§ TASK STATEMENT:
Taking each line of the material below in turn, count those containing the string "highdefinition". Provide the number alone.

§ RECORDS FOR THIS EXERCISE:

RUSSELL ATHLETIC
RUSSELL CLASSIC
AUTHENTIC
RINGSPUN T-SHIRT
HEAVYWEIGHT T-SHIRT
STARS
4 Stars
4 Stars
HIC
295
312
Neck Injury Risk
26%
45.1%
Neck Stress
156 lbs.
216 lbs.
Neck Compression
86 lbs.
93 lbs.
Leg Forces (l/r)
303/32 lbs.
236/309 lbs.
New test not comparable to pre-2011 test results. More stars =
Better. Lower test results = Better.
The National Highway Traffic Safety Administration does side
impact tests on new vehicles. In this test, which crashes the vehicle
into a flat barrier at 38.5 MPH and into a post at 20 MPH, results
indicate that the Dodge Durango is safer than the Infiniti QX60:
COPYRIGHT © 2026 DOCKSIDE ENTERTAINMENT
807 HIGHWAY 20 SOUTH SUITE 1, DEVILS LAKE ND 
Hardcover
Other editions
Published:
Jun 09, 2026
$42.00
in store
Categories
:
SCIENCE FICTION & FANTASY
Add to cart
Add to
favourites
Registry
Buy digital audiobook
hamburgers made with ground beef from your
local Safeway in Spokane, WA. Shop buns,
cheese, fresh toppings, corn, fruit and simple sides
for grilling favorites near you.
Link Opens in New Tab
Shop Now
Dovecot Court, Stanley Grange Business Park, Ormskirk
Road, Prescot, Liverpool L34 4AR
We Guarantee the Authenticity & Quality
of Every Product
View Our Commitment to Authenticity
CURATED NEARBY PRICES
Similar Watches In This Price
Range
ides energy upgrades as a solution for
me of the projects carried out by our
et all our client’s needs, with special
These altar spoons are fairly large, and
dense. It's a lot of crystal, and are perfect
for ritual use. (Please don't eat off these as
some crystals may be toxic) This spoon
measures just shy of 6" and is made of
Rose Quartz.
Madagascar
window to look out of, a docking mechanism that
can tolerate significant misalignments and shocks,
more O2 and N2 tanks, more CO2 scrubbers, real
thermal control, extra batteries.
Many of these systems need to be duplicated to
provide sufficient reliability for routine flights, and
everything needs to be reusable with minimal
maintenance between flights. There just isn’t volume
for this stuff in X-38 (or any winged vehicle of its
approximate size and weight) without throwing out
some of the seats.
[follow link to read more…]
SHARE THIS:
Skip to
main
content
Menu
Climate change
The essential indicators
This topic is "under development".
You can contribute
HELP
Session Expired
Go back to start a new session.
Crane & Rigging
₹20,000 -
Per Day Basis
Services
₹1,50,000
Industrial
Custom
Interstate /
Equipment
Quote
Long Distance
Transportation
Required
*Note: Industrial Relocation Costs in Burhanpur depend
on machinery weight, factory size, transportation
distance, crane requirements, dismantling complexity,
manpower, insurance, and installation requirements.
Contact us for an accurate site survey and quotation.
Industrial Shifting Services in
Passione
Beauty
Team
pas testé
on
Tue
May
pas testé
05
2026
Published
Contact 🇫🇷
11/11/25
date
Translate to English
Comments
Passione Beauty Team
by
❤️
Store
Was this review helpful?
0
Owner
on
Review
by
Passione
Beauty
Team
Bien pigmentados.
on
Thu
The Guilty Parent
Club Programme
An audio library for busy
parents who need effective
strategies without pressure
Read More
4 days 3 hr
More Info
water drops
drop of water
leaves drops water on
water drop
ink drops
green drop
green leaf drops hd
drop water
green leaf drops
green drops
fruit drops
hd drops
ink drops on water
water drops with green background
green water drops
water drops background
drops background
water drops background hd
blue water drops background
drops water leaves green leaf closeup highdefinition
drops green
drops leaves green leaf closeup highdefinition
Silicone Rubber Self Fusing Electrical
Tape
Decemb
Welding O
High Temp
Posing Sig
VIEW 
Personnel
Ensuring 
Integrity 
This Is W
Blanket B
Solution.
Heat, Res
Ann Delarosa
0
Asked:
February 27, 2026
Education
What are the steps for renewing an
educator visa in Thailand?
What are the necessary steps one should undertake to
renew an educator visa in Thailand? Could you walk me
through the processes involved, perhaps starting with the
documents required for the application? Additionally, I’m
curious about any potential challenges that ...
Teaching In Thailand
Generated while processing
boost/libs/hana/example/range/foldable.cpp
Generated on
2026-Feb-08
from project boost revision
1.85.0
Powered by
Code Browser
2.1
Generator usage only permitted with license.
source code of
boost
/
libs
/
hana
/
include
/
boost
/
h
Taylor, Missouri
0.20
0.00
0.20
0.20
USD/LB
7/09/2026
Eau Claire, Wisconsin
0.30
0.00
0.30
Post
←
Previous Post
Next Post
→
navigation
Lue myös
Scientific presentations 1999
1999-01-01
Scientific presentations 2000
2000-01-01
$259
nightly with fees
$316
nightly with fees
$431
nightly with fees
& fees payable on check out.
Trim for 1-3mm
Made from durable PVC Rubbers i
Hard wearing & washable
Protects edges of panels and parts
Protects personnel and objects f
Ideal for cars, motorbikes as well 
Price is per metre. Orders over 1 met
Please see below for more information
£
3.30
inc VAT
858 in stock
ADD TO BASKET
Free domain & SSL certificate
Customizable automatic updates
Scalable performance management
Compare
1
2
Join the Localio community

§ RESPONSE BOX:
2